(Supplied data Opens)

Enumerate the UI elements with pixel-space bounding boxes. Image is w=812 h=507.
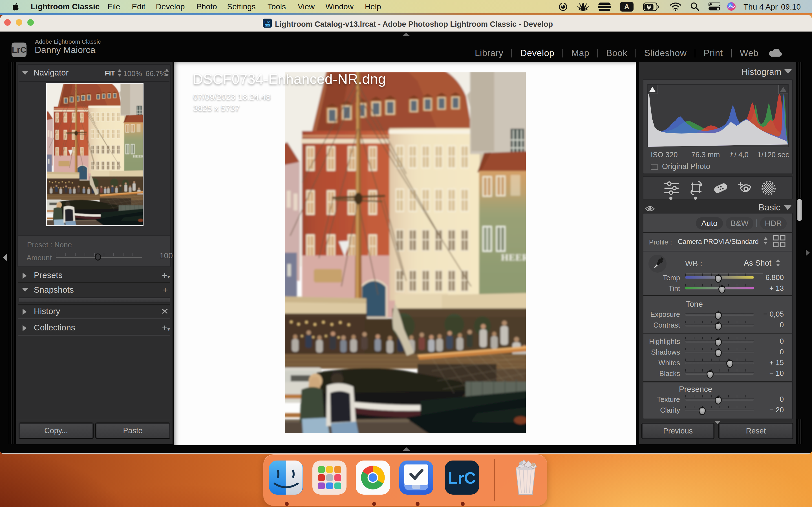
svg-text:A: A bbox=[624, 3, 629, 11]
svg-text:LrC: LrC bbox=[448, 469, 476, 487]
svg-text:Lrc: Lrc bbox=[264, 20, 270, 24]
svg-text:CAT: CAT bbox=[265, 24, 269, 27]
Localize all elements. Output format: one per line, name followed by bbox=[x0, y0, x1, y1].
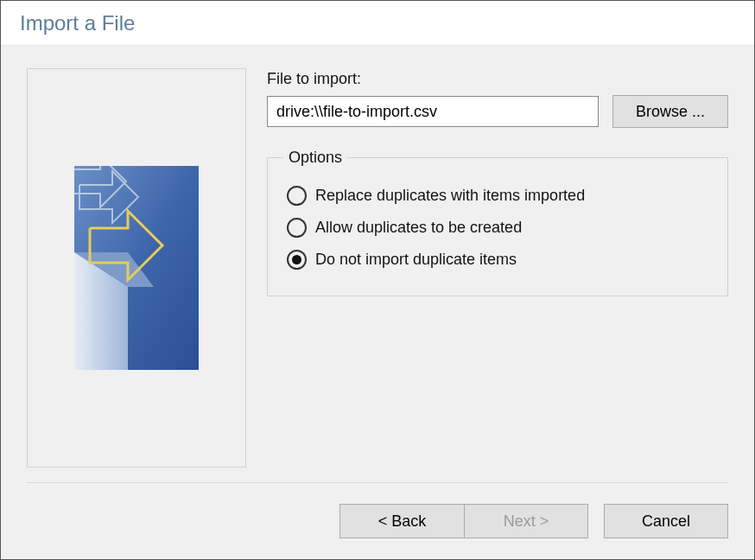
file-path-input[interactable] bbox=[267, 96, 599, 127]
radio-icon bbox=[287, 186, 307, 206]
option-label: Do not import duplicate items bbox=[315, 251, 517, 269]
option-label: Allow duplicates to be created bbox=[315, 219, 522, 237]
file-to-import-label: File to import: bbox=[267, 70, 728, 88]
content-area: File to import: Browse ... Options Repla… bbox=[1, 46, 754, 482]
wizard-image-panel bbox=[27, 68, 246, 468]
back-button[interactable]: < Back bbox=[339, 504, 464, 538]
option-label: Replace duplicates with items imported bbox=[315, 187, 585, 205]
next-button[interactable]: Next > bbox=[464, 504, 588, 538]
radio-icon bbox=[287, 250, 307, 270]
back-next-pair: < Back Next > bbox=[339, 504, 588, 538]
option-skip-duplicates[interactable]: Do not import duplicate items bbox=[283, 243, 712, 275]
file-row: Browse ... bbox=[267, 95, 728, 128]
titlebar: Import a File bbox=[1, 1, 754, 46]
footer: < Back Next > Cancel bbox=[1, 483, 754, 559]
options-legend: Options bbox=[283, 149, 347, 167]
dialog-title: Import a File bbox=[20, 11, 135, 35]
cancel-button[interactable]: Cancel bbox=[604, 504, 728, 538]
form-panel: File to import: Browse ... Options Repla… bbox=[267, 68, 728, 482]
option-replace-duplicates[interactable]: Replace duplicates with items imported bbox=[283, 179, 712, 211]
radio-icon bbox=[287, 218, 307, 238]
option-allow-duplicates[interactable]: Allow duplicates to be created bbox=[283, 211, 712, 243]
options-group: Options Replace duplicates with items im… bbox=[267, 149, 728, 296]
wizard-arrows-icon bbox=[74, 166, 199, 370]
browse-button[interactable]: Browse ... bbox=[612, 95, 728, 128]
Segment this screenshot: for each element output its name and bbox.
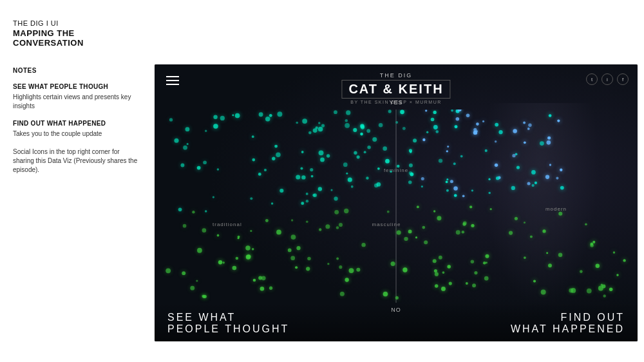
instagram-icon[interactable]: i <box>601 73 613 85</box>
axis-yes-label: YES <box>389 99 402 106</box>
note-body-1: Highlights certain views and presents ke… <box>13 93 142 111</box>
app-title-main: MAPPING THE CONVERSATION <box>13 28 142 48</box>
hamburger-menu[interactable] <box>166 76 179 85</box>
facebook-icon[interactable]: f <box>617 73 629 85</box>
note-body-3: Social Icons in the top right corner for… <box>13 148 142 175</box>
dots-canvas <box>155 110 638 303</box>
viz-names-label: CAT & KEITH <box>341 80 450 99</box>
note-body-2: Takes you to the couple update <box>13 129 142 138</box>
app-title-top: THE DIG I UI <box>13 19 142 27</box>
notes-label: NOTES <box>13 67 142 74</box>
see-what-line1: SEE WHAT <box>167 312 289 323</box>
left-panel: THE DIG I UI MAPPING THE CONVERSATION NO… <box>0 0 155 362</box>
note-heading-2: FIND OUT WHAT HAPPENED <box>13 120 142 127</box>
note-heading-1: SEE WHAT PEOPLE THOUGH <box>13 83 142 90</box>
viz-container: THE DIG CAT & KEITH BY THE SKIN DEEP × M… <box>155 64 638 341</box>
find-out-what-happened-nav[interactable]: FIND OUT WHAT HAPPENED <box>511 312 625 335</box>
viz-the-dig-label: THE DIG <box>341 72 450 79</box>
scatter-area: YES NO traditional modern feminine mascu… <box>155 110 638 303</box>
see-what-people-thought-nav[interactable]: SEE WHAT PEOPLE THOUGHT <box>167 312 289 335</box>
social-icons: t i f <box>586 73 629 85</box>
twitter-icon[interactable]: t <box>586 73 598 85</box>
viz-bottom-nav: SEE WHAT PEOPLE THOUGHT FIND OUT WHAT HA… <box>155 303 638 341</box>
find-out-line2: WHAT HAPPENED <box>511 323 625 335</box>
find-out-line1: FIND OUT <box>511 312 625 323</box>
see-what-line2: PEOPLE THOUGHT <box>167 323 289 335</box>
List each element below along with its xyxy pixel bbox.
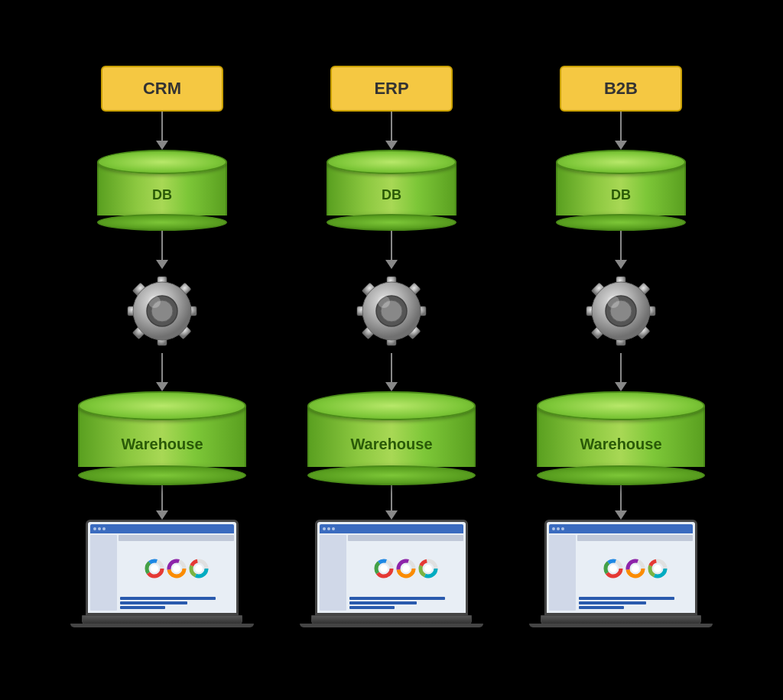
- arrow-warehouse-laptop-b2b: [615, 485, 627, 520]
- crm-bar2: [120, 601, 187, 604]
- column-crm: CRM DB: [70, 66, 254, 634]
- b2b-laptop-screen: [544, 520, 697, 615]
- crm-warehouse-cylinder: Warehouse: [78, 391, 246, 485]
- crm-gear-icon: [124, 273, 200, 349]
- b2b-wh-bottom: [537, 465, 705, 485]
- erp-donut1: [374, 559, 394, 578]
- b2b-screen-content: [549, 535, 693, 611]
- dot2: [98, 527, 101, 530]
- crm-db-cylinder: DB: [97, 150, 227, 231]
- b2b-db-top: [556, 150, 686, 174]
- svg-point-48: [402, 565, 410, 572]
- erp-screen-main: [348, 535, 463, 611]
- erp-laptop: [307, 520, 476, 634]
- erp-laptop-foot: [300, 624, 483, 627]
- erp-screen-toolbar: [348, 535, 463, 541]
- b2b-bar3: [579, 606, 624, 609]
- erp-gear: [349, 269, 434, 353]
- b2b-bar1: [579, 597, 674, 600]
- erp-screen-header: [320, 524, 463, 533]
- erp-source-box: ERP: [330, 66, 453, 112]
- dot2: [327, 527, 330, 530]
- arrow-warehouse-laptop-erp: [385, 485, 398, 520]
- crm-laptop-screen: [86, 520, 239, 615]
- dot1: [323, 527, 326, 530]
- dot3: [332, 527, 335, 530]
- erp-screen-charts: [348, 543, 463, 594]
- crm-bar3: [120, 606, 165, 609]
- b2b-source-box: B2B: [560, 66, 682, 112]
- arrow-erp-gear: [385, 231, 398, 269]
- erp-wh-top: [307, 391, 476, 420]
- crm-laptop-foot: [70, 624, 254, 627]
- svg-point-12: [148, 296, 161, 308]
- erp-screen-inner: [317, 522, 466, 613]
- crm-donut3: [189, 559, 209, 578]
- b2b-warehouse-cylinder: Warehouse: [537, 391, 705, 485]
- b2b-laptop: [537, 520, 705, 634]
- arrow-crm-db: [156, 112, 168, 150]
- crm-screen-header: [90, 524, 234, 533]
- b2b-screen-charts: [577, 543, 693, 594]
- dot1: [552, 527, 555, 530]
- arrow-warehouse-laptop-crm: [156, 485, 168, 520]
- arrow-gear-warehouse-erp: [385, 353, 398, 391]
- erp-warehouse-label: Warehouse: [350, 436, 432, 453]
- crm-wh-top: [78, 391, 246, 420]
- b2b-db-cylinder: DB: [556, 150, 686, 231]
- svg-point-26: [195, 565, 203, 572]
- crm-label: CRM: [143, 79, 181, 99]
- crm-db-label: DB: [152, 187, 172, 203]
- crm-screen-content: [90, 535, 234, 611]
- erp-screen-content: [320, 535, 463, 611]
- erp-db-label: DB: [382, 187, 401, 203]
- crm-screen-main: [119, 535, 234, 611]
- b2b-screen-main: [577, 535, 693, 611]
- svg-point-21: [173, 565, 180, 572]
- crm-donut1: [145, 559, 164, 578]
- svg-point-75: [632, 565, 639, 572]
- b2b-screen-header: [549, 524, 693, 533]
- erp-laptop-screen: [315, 520, 468, 615]
- b2b-screen-inner: [547, 522, 695, 613]
- erp-bar2: [349, 601, 417, 604]
- crm-laptop: [78, 520, 246, 634]
- arrow-gear-warehouse-b2b: [615, 353, 627, 391]
- svg-point-66: [607, 296, 619, 308]
- erp-warehouse-cylinder: Warehouse: [307, 391, 476, 485]
- crm-warehouse-label: Warehouse: [121, 436, 203, 453]
- b2b-label: B2B: [604, 79, 638, 99]
- arrow-erp-db: [385, 112, 398, 150]
- erp-db-top: [327, 150, 456, 174]
- arrow-b2b-gear: [615, 231, 627, 269]
- erp-db-bottom: [327, 214, 456, 231]
- arrow-b2b-db: [615, 112, 627, 150]
- architecture-diagram: CRM DB: [55, 43, 728, 657]
- svg-point-71: [609, 565, 617, 572]
- erp-label: ERP: [374, 79, 408, 99]
- erp-screen-bars: [348, 595, 463, 611]
- b2b-donut1: [603, 559, 623, 578]
- b2b-donut3: [648, 559, 668, 578]
- b2b-screen-sidebar: [549, 535, 576, 611]
- crm-screen-sidebar: [90, 535, 117, 611]
- b2b-screen-toolbar: [577, 535, 693, 541]
- crm-wh-bottom: [78, 465, 246, 485]
- b2b-gear-icon: [583, 273, 659, 349]
- svg-point-17: [151, 565, 158, 572]
- b2b-warehouse-label: Warehouse: [580, 436, 661, 453]
- arrow-crm-gear: [156, 231, 168, 269]
- crm-gear: [120, 269, 204, 353]
- dot2: [557, 527, 560, 530]
- crm-donut2: [167, 559, 187, 578]
- crm-source-box: CRM: [101, 66, 223, 112]
- erp-donut3: [418, 559, 438, 578]
- column-erp: ERP DB: [300, 66, 483, 634]
- crm-db-top: [97, 150, 227, 174]
- b2b-wh-top: [537, 391, 705, 420]
- arrow-gear-warehouse-crm: [156, 353, 168, 391]
- erp-screen-sidebar: [320, 535, 346, 611]
- dot1: [93, 527, 96, 530]
- crm-screen-toolbar: [119, 535, 234, 541]
- erp-donut2: [396, 559, 416, 578]
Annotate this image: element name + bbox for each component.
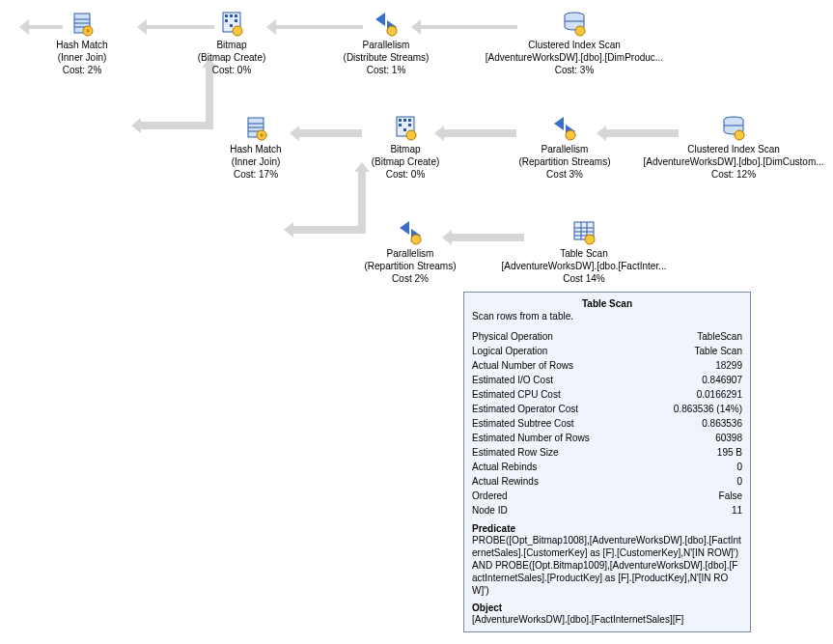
op-title: Bitmap [169,39,294,51]
op-cost: Cost 3% [492,168,637,181]
parallelism-icon [551,114,578,141]
op-title: Clustered Index Scan [473,39,676,51]
tooltip-row: Actual Rewinds0 [472,474,742,489]
op-title: Hash Match [193,143,319,155]
op-table-scan[interactable]: Table Scan [AdventureWorksDW].[dbo.[Fact… [483,218,685,285]
table-scan-icon [570,218,597,245]
hash-match-icon [242,114,269,141]
tooltip-title: Table Scan [472,298,742,309]
op-cix-scan-2[interactable]: Clustered Index Scan [AdventureWorksDW].… [637,114,830,181]
op-sub: (Distribute Streams) [319,51,454,64]
op-bitmap-2[interactable]: Bitmap (Bitmap Create) Cost: 0% [343,114,468,181]
predicate-text: PROBE([Opt_Bitmap1008],[AdventureWorksDW… [472,534,742,597]
op-bitmap-1[interactable]: Bitmap (Bitmap Create) Cost: 0% [169,10,294,76]
op-title: Bitmap [343,143,468,155]
op-hash-match-2[interactable]: Hash Match (Inner Join) Cost: 17% [193,114,319,181]
op-title: Parallelism [338,247,483,260]
op-title: Parallelism [492,143,637,155]
object-label: Object [472,602,742,613]
op-sub: [AdventureWorksDW].[dbo].[DimCustom... [637,155,830,168]
op-sub: (Repartition Streams) [492,155,637,168]
clustered-index-scan-icon [561,10,588,37]
op-cost: Cost 14% [483,272,685,285]
tooltip-row: Estimated Number of Rows60398 [472,431,742,445]
op-sub: (Inner Join) [19,51,145,64]
op-sub: [AdventureWorksDW].[dbo.[FactInter... [483,260,685,272]
op-title: Table Scan [483,247,685,260]
parallelism-icon [373,10,400,37]
clustered-index-scan-icon [720,114,747,141]
op-parallelism-3[interactable]: Parallelism (Repartition Streams) Cost 2… [338,218,483,285]
tooltip-row: Estimated Operator Cost0.863536 (14%) [472,402,742,416]
op-cost: Cost: 3% [473,64,676,76]
operator-tooltip: Table Scan Scan rows from a table. Physi… [463,292,751,632]
tooltip-row: Logical OperationTable Scan [472,344,742,358]
op-cix-scan-1[interactable]: Clustered Index Scan [AdventureWorksDW].… [473,10,676,76]
tooltip-row: Estimated Row Size195 B [472,445,742,460]
tooltip-row: Actual Rebinds0 [472,460,742,474]
op-cost: Cost: 1% [319,64,454,76]
tooltip-row: Estimated I/O Cost0.846907 [472,373,742,387]
hash-match-icon [69,10,96,37]
op-parallelism-2[interactable]: Parallelism (Repartition Streams) Cost 3… [492,114,637,181]
tooltip-row: Physical OperationTableScan [472,329,742,344]
op-sub: (Repartition Streams) [338,260,483,272]
op-sub: (Bitmap Create) [169,51,294,64]
bitmap-icon [392,114,419,141]
tooltip-row: Actual Number of Rows18299 [472,358,742,373]
op-title: Hash Match [19,39,145,51]
predicate-label: Predicate [472,523,742,534]
op-cost: Cost: 0% [169,64,294,76]
object-text: [AdventureWorksDW].[dbo].[FactInternetSa… [472,613,742,626]
op-cost: Cost: 2% [19,64,145,76]
op-title: Parallelism [319,39,454,51]
bitmap-icon [218,10,245,37]
op-sub: (Inner Join) [193,155,319,168]
op-hash-match-1[interactable]: Hash Match (Inner Join) Cost: 2% [19,10,145,76]
tooltip-row: OrderedFalse [472,489,742,503]
tooltip-desc: Scan rows from a table. [472,311,742,322]
tooltip-row: Node ID11 [472,503,742,518]
op-cost: Cost: 12% [637,168,830,181]
op-sub: [AdventureWorksDW].[dbo].[DimProduc... [473,51,676,64]
parallelism-icon [397,218,424,245]
tooltip-row: Estimated Subtree Cost0.863536 [472,416,742,431]
op-title: Clustered Index Scan [637,143,830,155]
op-parallelism-1[interactable]: Parallelism (Distribute Streams) Cost: 1… [319,10,454,76]
op-sub: (Bitmap Create) [343,155,468,168]
op-cost: Cost: 0% [343,168,468,181]
op-cost: Cost: 17% [193,168,319,181]
op-cost: Cost 2% [338,272,483,285]
tooltip-row: Estimated CPU Cost0.0166291 [472,387,742,402]
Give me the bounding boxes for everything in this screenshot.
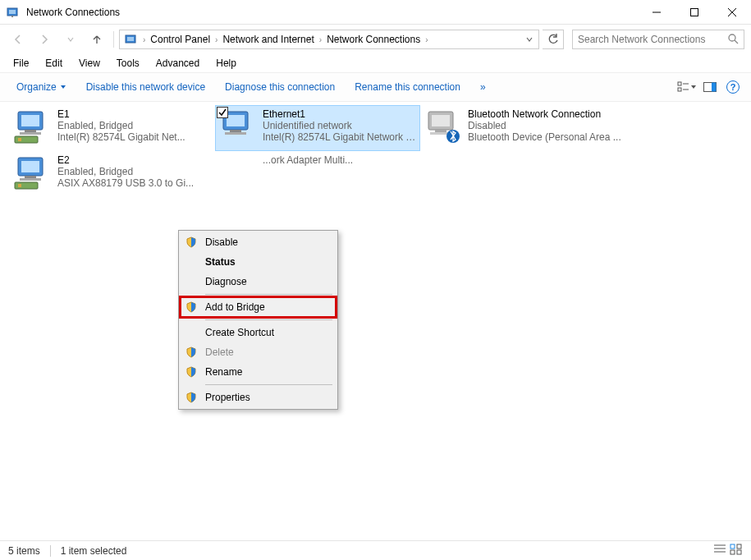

(Supplied data Closes)

- Task directions: Copy out each line in the preceding records that contains "boxes".

- Finished exercise:
Enumerate the UI elements with pixel-space bounding boxes. Image is w=812 h=507.
Give me the bounding boxes for everything in this screenshot.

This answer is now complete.